What makes this pairing strategic is not sentiment but economics. By contracting a single builder for both projects, Sculptd gains construction efficiencies that wouldn't exist if these were separate jobs. "Dig one hole, bring the excavator over, dig the next one," Tonti explained. The company has already worked through detailed cost breakdowns with a Canberra-based builder experienced in the inner north, so there are no surprises waiting in the numbers.

Tonti brought in architect Nathan Judd, a Canberra-based designer he hadn't worked with before, to lead the design work. The collaboration proved generative. "If it was with another individual project architect, I don't think we would have had the same outcome," Judd said. Tonti, who holds both a bachelor's and master's degree in architecture from the University of Canberra—itself located two suburbs away—stayed hands-on without micromanaging. The result, Judd suggested, was synergy that multiplied rather than merely added.

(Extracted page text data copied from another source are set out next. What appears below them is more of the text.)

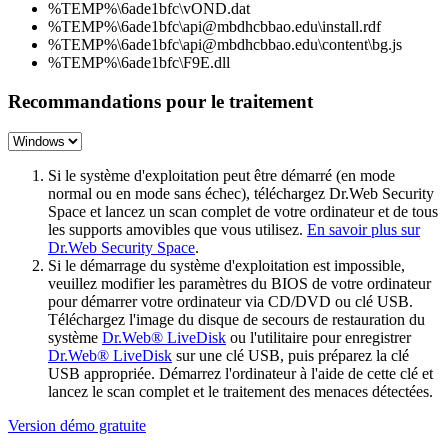
%TEMP%\6ade1bfc\vOND.dat
%TEMP%\6ade1bfc\api@mbdhcbbao.edu\install.rdf
%TEMP%\6ade1bfc\api@mbdhcbbao.edu\content\bg.js
%TEMP%\6ade1bfc\F9E.dll
Recommandations pour le traitement
Si le système d'exploitation peut être démarré (en mode
normal ou en mode sans échec), téléchargez Dr.Web Security
Space et lancez un scan complet de votre ordinateur et de tous
les supports amovibles que vous utilisez.
En savoir plus sur
Dr.Web Security Space
.
Si le démarrage du système d'exploitation est impossible,
veuillez modifier les paramètres du BIOS de votre ordinateur
pour démarrer votre ordinateur via CD/DVD ou clé USB.
Téléchargez l'image du disque de secours de restauration du
système
Dr.Web® LiveDisk
ou l'utilitaire pour enregistrer
Dr.Web® LiveDisk
sur une clé USB, puis préparez la clé
USB appropriée. Démarrez l'ordinateur à l'aide de cette clé et
lancez le scan complet et le traitement des menaces détectées.
Version démo gratuite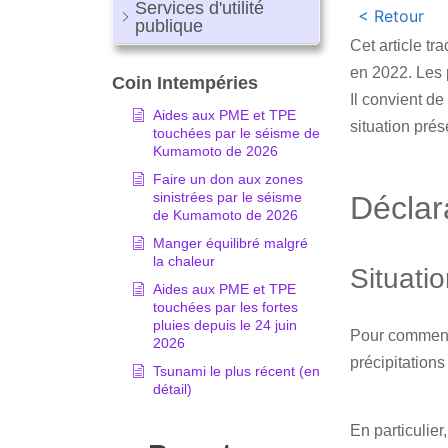
Services d'utilité
< Retour
publique
Cet article t
en 2022. Les p
Coin Intempéries
Il convient de
Aides aux PME et TPE
situation pré
touchées par le séisme de
Kumamoto de 2026
Faire un don aux zones
sinistrées par le séisme
Déclar
de Kumamoto de 2026
Manger équilibré malgré
la chaleur
Situati
Aides aux PME et TPE
touchées par les fortes
pluies depuis le 24 juin
Pour commencer
2026
précipitations
Tsunami le plus récent (en
détail)
En particulie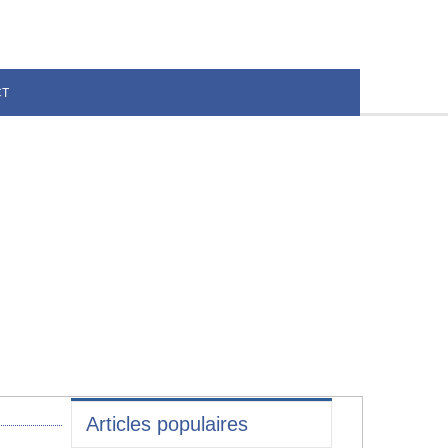
CT
Articles populaires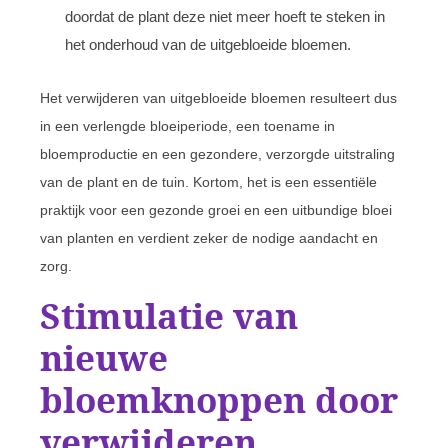
doordat de plant deze niet meer hoeft te steken in
het onderhoud van de uitgebloeide bloemen.
Het verwijderen van uitgebloeide bloemen resulteert dus
in een verlengde bloeiperiode, een toename in
bloemproductie en een gezondere, verzorgde uitstraling
van de plant en de tuin. Kortom, het is een essentiële
praktijk voor een gezonde groei en een uitbundige bloei
van planten en verdient zeker de nodige aandacht en
zorg.
Stimulatie van
nieuwe
bloemknoppen door
verwijderen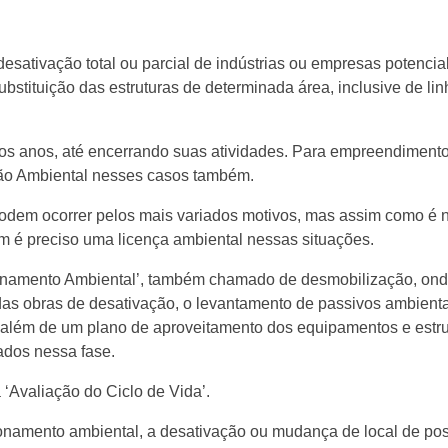
desativação total ou parcial de indústrias ou empresas potenci
stituição das estruturas de determinada área, inclusive de li
mos anos, até encerrando suas atividades. Para empreendiment
ação Ambiental nesses casos também.
odem ocorrer pelos mais variados motivos, mas assim como é 
ém é preciso uma licença ambiental nessas situações.
onamento Ambiental’, também chamado de desmobilização, ond
s obras de desativação, o levantamento de passivos ambient
, além de um plano de aproveitamento dos equipamentos e estr
ados nessa fase.
a ‘Avaliação do Ciclo de Vida’.
amento ambiental, a desativação ou mudança de local de pos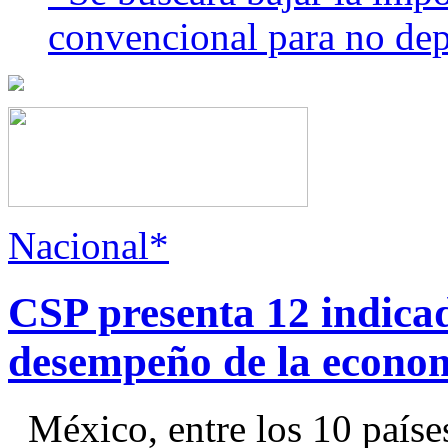
convencional para no dep
Nacional*
CSP presenta 12 indica
desempeño de la econo
México, entre los 10 paíse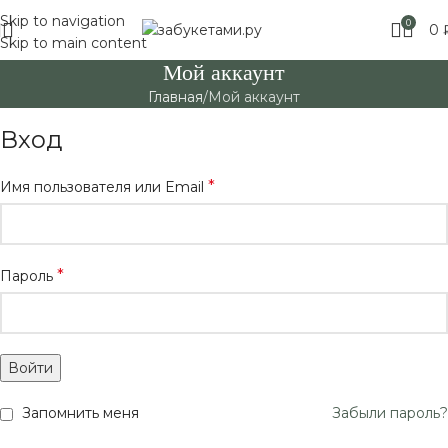
Skip to navigation
Москве! Выбирайте!
0
0
Skip to main content
Мой аккаунт
Главная
Мой аккаунт
Вход
*
Имя пользователя или Email
*
Пароль
Войти
Запомнить меня
Забыли пароль?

Interiors matter as much as exteriors in Sculptd's approach. The firm is working with Capezio Copeland, a Canberra interior design practice, to move beyond standard colour palettes. Instead of picking light, dark, and neutral tones and calling it done, they're designing complete interior packages—what Tonti calls "home packages." It's a deliberate choice to embed quality at every scale.

Tonti and his co-founder Craig Chapman, a partner at real estate firm MARQ in the adjacent suburb of Dickson, are targeting infill sites across Canberra's inner north and south. The economics are clear: land in these established suburbs costs more per square metre than greenfield sites on the city's edge, but that premium buys something developers can't manufacture elsewhere—the ability to embed architectural quality into neighbourhoods where people already want to live. For Sculptd, that trade-off is the entire point. The question now is whether the market agrees.

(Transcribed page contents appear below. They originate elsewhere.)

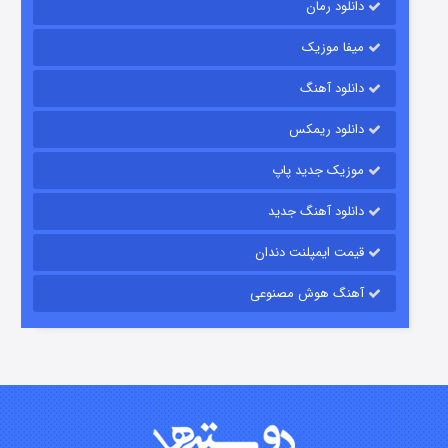
دانلود رمان
میفا موزیک
شکست استوارت در نجات جهان
دانلود آهنگ
۷ (زیرنویس)
قسمت
منتشر شد
دانلود ریمکس
موزیک جدید پاپ
دانلود آهنگ جدید
قیمت ایمپلنت دندان
آهنگ هوش مصنوعی
شوگر فصل ۲
۷ (زیرنویس)
قسمت
منتشر شد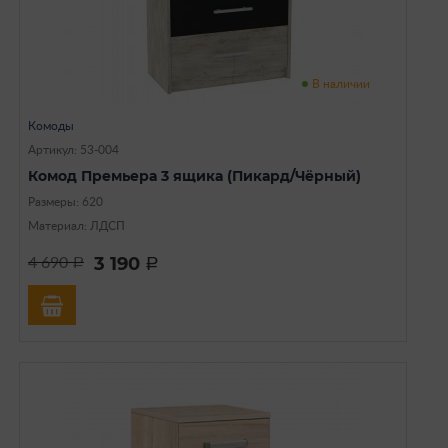
В наличии
Комоды
Артикул: 53-004
Комод Премьера 3 ящика (Пикард/Чёрный)
Размеры: 620
Материал: ЛДСП
3 190
4 690
a
a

We're creating full interior designs, almost like home packages, rather than just colour schemes.
— Justin Tonti, Sculptd founder
If it was with another individual project architect, I don't think we would have had the same outcome.
— Nathan Judd, architect
The Hearth Conversation Another angle on the story
Inventor

Why start with two projects in the same suburb instead of spreading risk across different locations?

Model

Construction efficiency. When you're building two projects half a kilometre apart with the same builder, you're not mobilizing equipment twice, you're not negotiating two separate contracts. You dig one hole, move the excavator, dig the next. It's basic but it matters on the margins.

Inventor

The Ora site sounds genuinely difficult—510 square metres is tiny. Why take it on?

Model

Because most developers would walk away. Tonti sees that constraint as an opportunity to prove something: that you can create real density and real quality on land that looks impossible. It's a statement as much as a business decision.

Inventor

You mentioned the interior design approach is different. How so?

Model

Instead of picking three colours and calling it a scheme, they're designing complete living environments—what goes where, how it flows, what the experience actually feels like. It's treating the apartment as a whole object, not a box with walls.

Inventor

Tonti brought in an architect he'd never worked with before. That's risky.

Model

It is, but he stayed involved without controlling. The architect said the collaboration created something neither could have made alone. Sometimes the best work happens when you bring in someone new and then get out of their way.

Inventor

What's the real bet here—is it about the buildings or about the strategy?

Model

Both. The buildings need to be good enough to justify the land cost. But the strategy is about proving that inner-city infill, done well, can work in Canberra. If these two projects succeed, they're a template for everything that comes next.